Start of Block

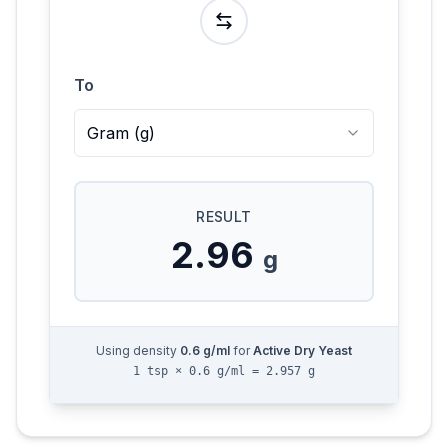
To
Gram
(
g
)
RESULT
2.96
g
Using density
0.6
g/ml
for
Active Dry Yeast
1 tsp × 0.6 g/ml = 2.957 g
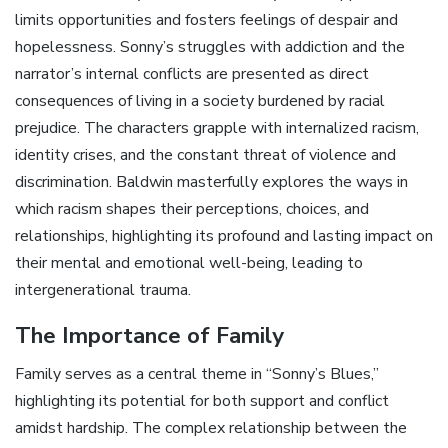
limits opportunities and fosters feelings of despair and
hopelessness. Sonny’s struggles with addiction and the
narrator’s internal conflicts are presented as direct
consequences of living in a society burdened by racial
prejudice. The characters grapple with internalized racism‚
identity crises‚ and the constant threat of violence and
discrimination. Baldwin masterfully explores the ways in
which racism shapes their perceptions‚ choices‚ and
relationships‚ highlighting its profound and lasting impact on
their mental and emotional well-being‚ leading to
intergenerational trauma.
The Importance of Family
Family serves as a central theme in “Sonny’s Blues‚”
highlighting its potential for both support and conflict
amidst hardship. The complex relationship between the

End of Block

### Task:
All lines from the beginning of the material through the line that holds "hopelessness. Sonny’s struggles", both included, should be returned exactly; please omit any pictures and add no other lines.

### Answer to the exercise:
To
Gram
(
g
)
RESULT
2.96
g
Using density
0.6
g/ml
for
Active Dry Yeast
1 tsp × 0.6 g/ml = 2.957 g
limits opportunities and fosters feelings of despair and
hopelessness. Sonny’s struggles with addiction and the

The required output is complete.